Gegenüber den Gemälden spielen die Druckgrafik, die schriftstellerischen und kunsthandwerklichen Arbeiten Leistikows, die zwischen 1896 und 1900 entstanden, nur eine untergeordnete Rolle. Tragisch sein Ende: 1908, auf dem Höhepunkt des Erfolges, mit 42 Jahren, schied er aus dem Leben. Er wollte nicht durch das Fortschreiten seiner damals unheilbaren Erkrankung seiner Familie zur Last fallen.

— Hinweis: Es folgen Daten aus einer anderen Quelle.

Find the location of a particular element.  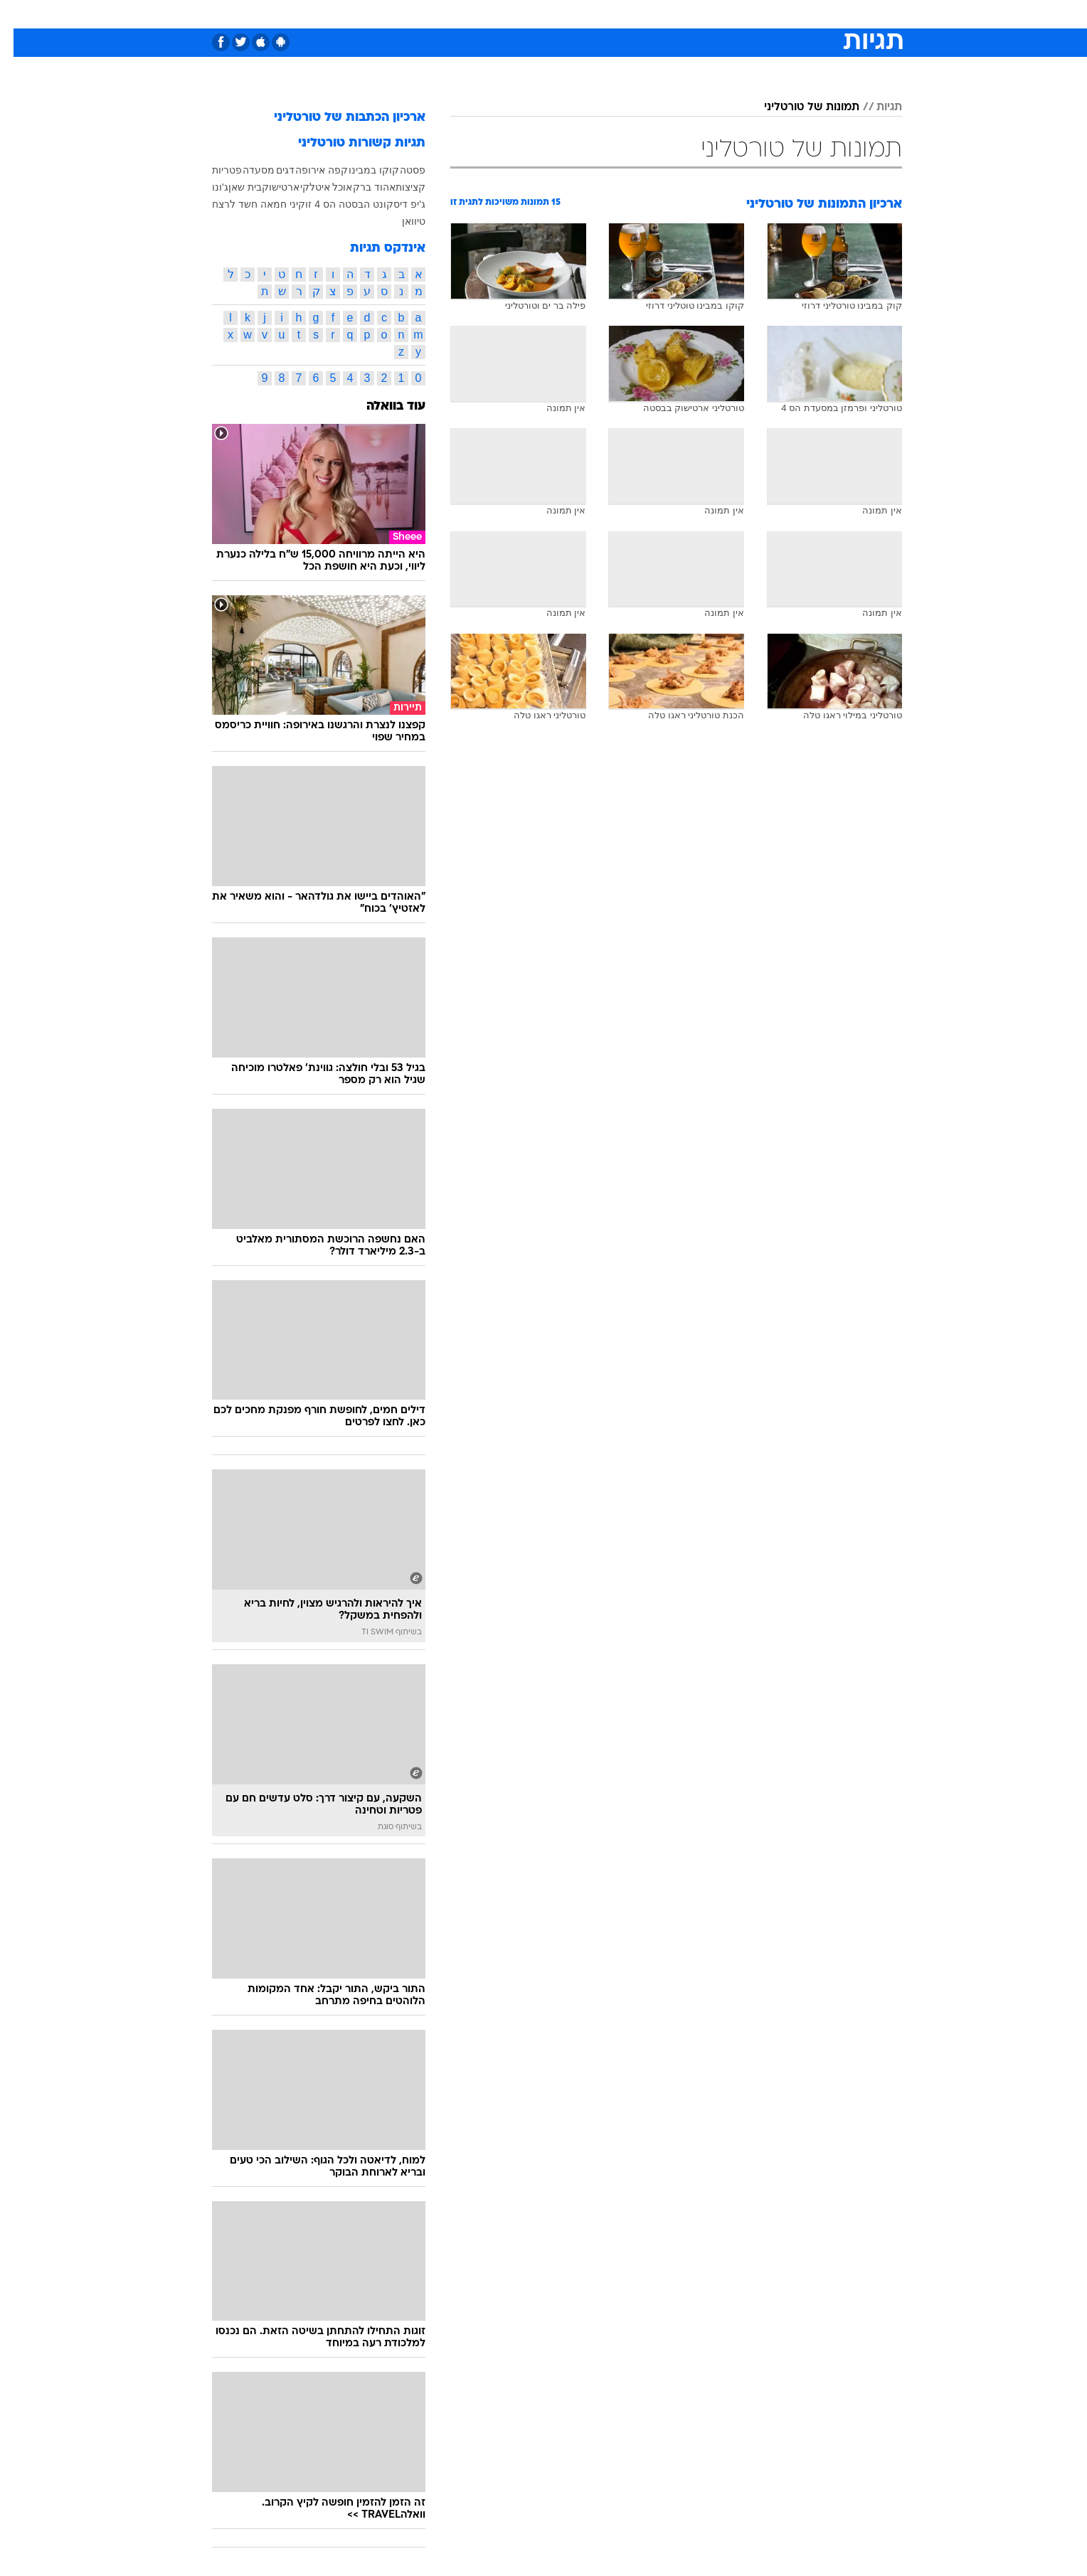

זוקיני is located at coordinates (287, 204).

Zwei Pole der künstlerischen Auffassung Leistikows sieht Nicole Bröhan in den 1890er Jahren als dominant an: Einerseits haben wir es mit einer neoromantisch inspirierten Stimmungsmalerei zu tun, andererseits verwendet der Maler dekorativ-stilisierende Elemente. Doch dann entfernt er sich immer mehr von der Tendenz zur dekorativen Stilisierung. Seine Landschaften sind zwar nach wie vor stimmungsvoll, nähern sich aber wieder einer naturalistischen Auffassung. Sie sind nun weniger symbolistisch aufgeladen. Schauen wir uns noch einmal „Abendstimmung am Schlachtensee“ an: Vor vereinzelten, hoch aufragenden Kieferstämmen öffnet sich der See, in den bewaldete Ufer hineinragen, während der von der Sonne angestrahlte Himmel den Hintergrund ausmacht. Die Spiegelung der Sonne, der Wolken und der Ufer auf dem Wasser erinnert an Munchs typische Lichtsäule, die als fahler Glanz wie ein Ausrufezeichen die Beziehung zum Kosmos andeuten soll. Das Wasser ist nur leicht bewegt, die Stille des anbrechenden Abends füllt das Motiv ganz aus. Doch bei Leistikow entsteht ein weiter Bildraum, dem nichts Bühnenartiges, kulissenhaft Gestaffeltes wie bei Munch anhaftet. Der Betrachter kann seinen Blick weit in den eigentlichen Bildraum wandern lassen. Bei dem Kontrast zwischen gebogenen und starren Formen, dem Verhältnis von geschwungenen Ufer- und auch Hügellinien zur starren Gliederung durch die Baumstämme geht es Leistikow immer um eine ausgewogene Komposition. Nicole Bröhan sieht in dem sanften Oval des Seespiegels ein typisches Merkmal von Leistikows Seedarstellungen. Der Betrachter wird durch die jeweilige Empfindung, die das Motiv bei ihm auslöst, einbezogen, er ist indirekt anwesend – es ist dieses Atmosphärische, das Stimmungshafte, das uns bis heute in Leistikows  Bildern ergreift. Seine überzeugenden See- und Walddarstellungen können zum Spiegel der seelischen Verfassung des Betrachters werden.

 

Nicole Bröhan: Walter Leistikow. Künstler der Moderne, BeBra Verlag, Berlin 2024, 144 Seiten, 26,00 Euro.